TASK MATERIAL:
━━━━━━━━━━━━━━━━━━━━

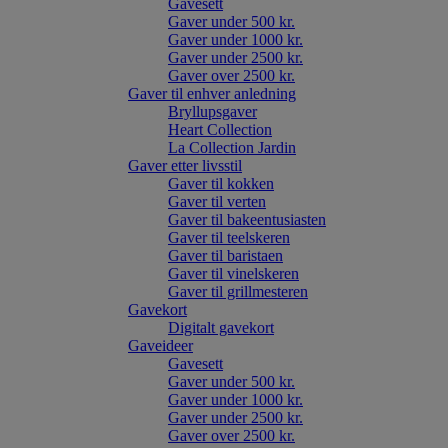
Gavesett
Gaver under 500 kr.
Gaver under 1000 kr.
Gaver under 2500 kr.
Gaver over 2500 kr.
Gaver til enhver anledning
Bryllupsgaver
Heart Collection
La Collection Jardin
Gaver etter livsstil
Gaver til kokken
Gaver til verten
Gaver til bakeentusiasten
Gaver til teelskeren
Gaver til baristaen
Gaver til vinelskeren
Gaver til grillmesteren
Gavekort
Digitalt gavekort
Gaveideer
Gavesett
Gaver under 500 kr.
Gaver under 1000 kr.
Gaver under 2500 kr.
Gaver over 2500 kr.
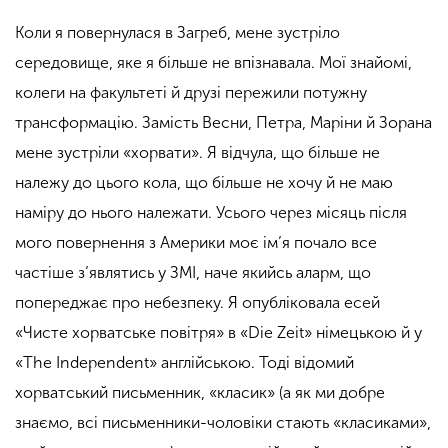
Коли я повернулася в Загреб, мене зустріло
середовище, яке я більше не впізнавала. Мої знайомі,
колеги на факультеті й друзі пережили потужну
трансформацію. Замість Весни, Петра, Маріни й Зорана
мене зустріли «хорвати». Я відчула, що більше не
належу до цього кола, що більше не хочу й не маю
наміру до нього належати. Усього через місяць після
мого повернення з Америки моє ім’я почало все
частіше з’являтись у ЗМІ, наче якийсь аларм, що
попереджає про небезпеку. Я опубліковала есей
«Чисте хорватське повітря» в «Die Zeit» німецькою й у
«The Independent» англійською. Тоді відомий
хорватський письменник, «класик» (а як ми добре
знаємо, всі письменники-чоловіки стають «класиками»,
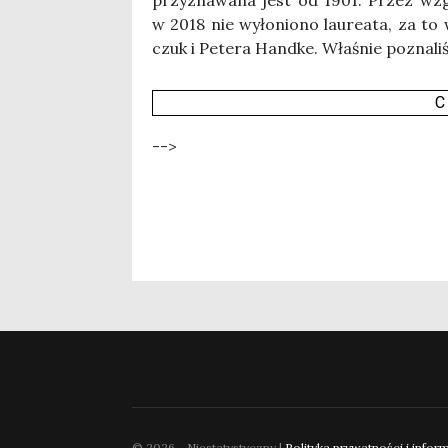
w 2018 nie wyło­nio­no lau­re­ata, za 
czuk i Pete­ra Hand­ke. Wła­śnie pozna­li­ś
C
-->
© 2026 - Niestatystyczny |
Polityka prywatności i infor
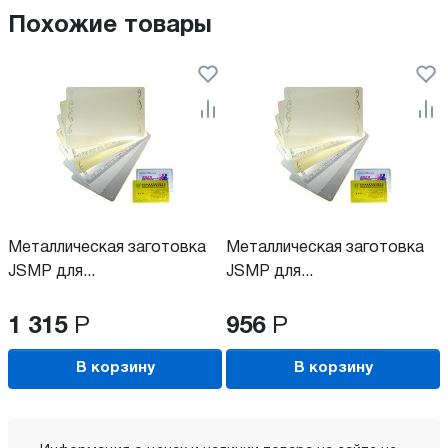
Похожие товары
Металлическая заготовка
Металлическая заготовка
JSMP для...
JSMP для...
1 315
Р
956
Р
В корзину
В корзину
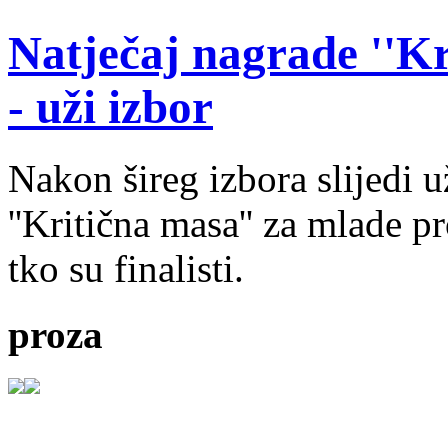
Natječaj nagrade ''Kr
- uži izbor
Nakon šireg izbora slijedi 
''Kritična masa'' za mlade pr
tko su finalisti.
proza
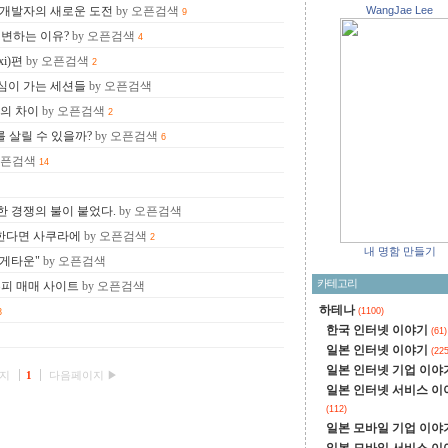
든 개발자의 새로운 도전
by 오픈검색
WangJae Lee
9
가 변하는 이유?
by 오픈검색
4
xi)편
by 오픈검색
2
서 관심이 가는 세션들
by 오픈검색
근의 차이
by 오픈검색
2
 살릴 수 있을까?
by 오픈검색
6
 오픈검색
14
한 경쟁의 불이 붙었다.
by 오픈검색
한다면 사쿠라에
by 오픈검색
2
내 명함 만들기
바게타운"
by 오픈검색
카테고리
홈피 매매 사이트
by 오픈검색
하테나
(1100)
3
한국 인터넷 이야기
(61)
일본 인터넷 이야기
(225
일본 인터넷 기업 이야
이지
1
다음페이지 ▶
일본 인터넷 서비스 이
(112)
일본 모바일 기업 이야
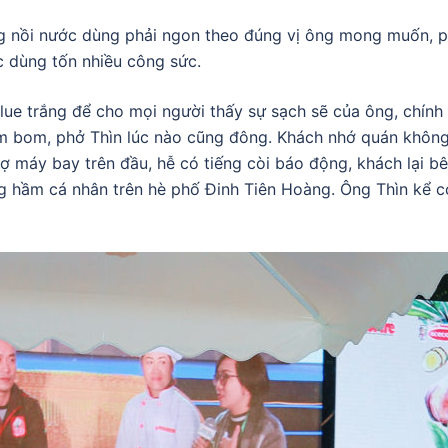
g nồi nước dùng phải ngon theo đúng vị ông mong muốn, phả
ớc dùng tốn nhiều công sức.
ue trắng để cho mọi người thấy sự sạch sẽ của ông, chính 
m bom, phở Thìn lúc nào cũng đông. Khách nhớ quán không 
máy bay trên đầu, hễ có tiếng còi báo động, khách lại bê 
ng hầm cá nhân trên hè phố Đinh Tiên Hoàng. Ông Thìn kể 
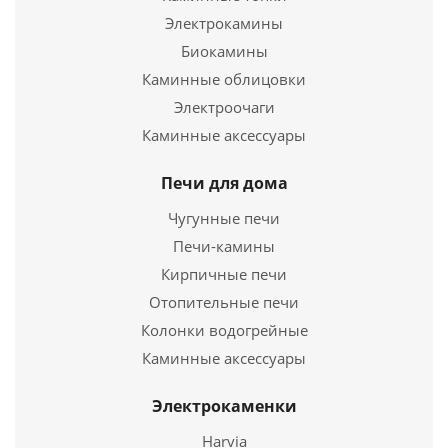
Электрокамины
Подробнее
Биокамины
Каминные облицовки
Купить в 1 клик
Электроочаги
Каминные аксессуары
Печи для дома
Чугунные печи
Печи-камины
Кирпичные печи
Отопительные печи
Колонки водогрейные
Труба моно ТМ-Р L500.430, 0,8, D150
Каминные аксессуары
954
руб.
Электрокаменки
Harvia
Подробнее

━━━━━━━━━━━━━━━━━━━━

THE PROBLEM:
Keep pictures out and return the lines from the one containing "наміру до нього" through the end of the listing, both included, character for character.

SOLUTION TO THE EXERCISE:
наміру до нього належати. Усього через місяць після
мого повернення з Америки моє ім’я почало все
частіше з’являтись у ЗМІ, наче якийсь аларм, що
попереджає про небезпеку. Я опубліковала есей
«Чисте хорватське повітря» в «Die Zeit» німецькою й у
«The Independent» англійською. Тоді відомий
хорватський письменник, «класик» (а як ми добре
знаємо, всі письменники-чоловіки стають «класиками»,
w 2018 nie wyło­nio­no lau­re­ata, za 
czuk i Pete­ra Hand­ke. Wła­śnie pozna­li­ś
C
-->
© 2026 - Niestatystyczny |
Polityka prywatności i infor
Похожие товары
Металлическая заготовка
Металлическая заготовка
JSMP для...
JSMP для...
1 315
Р
956
Р
В корзину
В корзину
Natječaj nagrade ''Kr
- uži izbor
Nakon šireg izbora slijedi 
''Kritična masa'' za mlade pr
tko su finalisti.
proza
든 개발자의 새로운 도전
by 오픈검색
WangJae Lee
9
가 변하는 이유?
by 오픈검색
4
xi)편
by 오픈검색
2
서 관심이 가는 세션들
by 오픈검색
근의 차이
by 오픈검색
2
 살릴 수 있을까?
by 오픈검색
6
 오픈검색
14
한 경쟁의 불이 붙었다.
by 오픈검색
한다면 사쿠라에
by 오픈검색
2
내 명함 만들기
바게타운"
by 오픈검색
카테고리
홈피 매매 사이트
by 오픈검색
하테나
(1100)
3
한국 인터넷 이야기
(61)
일본 인터넷 이야기
(225
일본 인터넷 기업 이야
이지
1
다음페이지 ▶
일본 인터넷 서비스 이
(112)
일본 모바일 기업 이야
g nồi nước dùng phải ngon theo đúng vị ông mong muốn, phả
ớc dùng tốn nhiều công sức.
ue trắng để cho mọi người thấy sự sạch sẽ của ông, chính 
m bom, phở Thìn lúc nào cũng đông. Khách nhớ quán không 
máy bay trên đầu, hễ có tiếng còi báo động, khách lại bê 
ng hầm cá nhân trên hè phố Đinh Tiên Hoàng. Ông Thìn kể 
Электрокамины
Подробнее
Биокамины
Каминные облицовки
Купить в 1 клик
Электроочаги
Каминные аксессуары
Печи для дома
Чугунные печи
Печи-камины
Кирпичные печи
Отопительные печи
Колонки водогрейные
Труба моно ТМ-Р L500.430, 0,8, D150
Каминные аксессуары
954
руб.
Электрокаменки
Harvia
Подробнее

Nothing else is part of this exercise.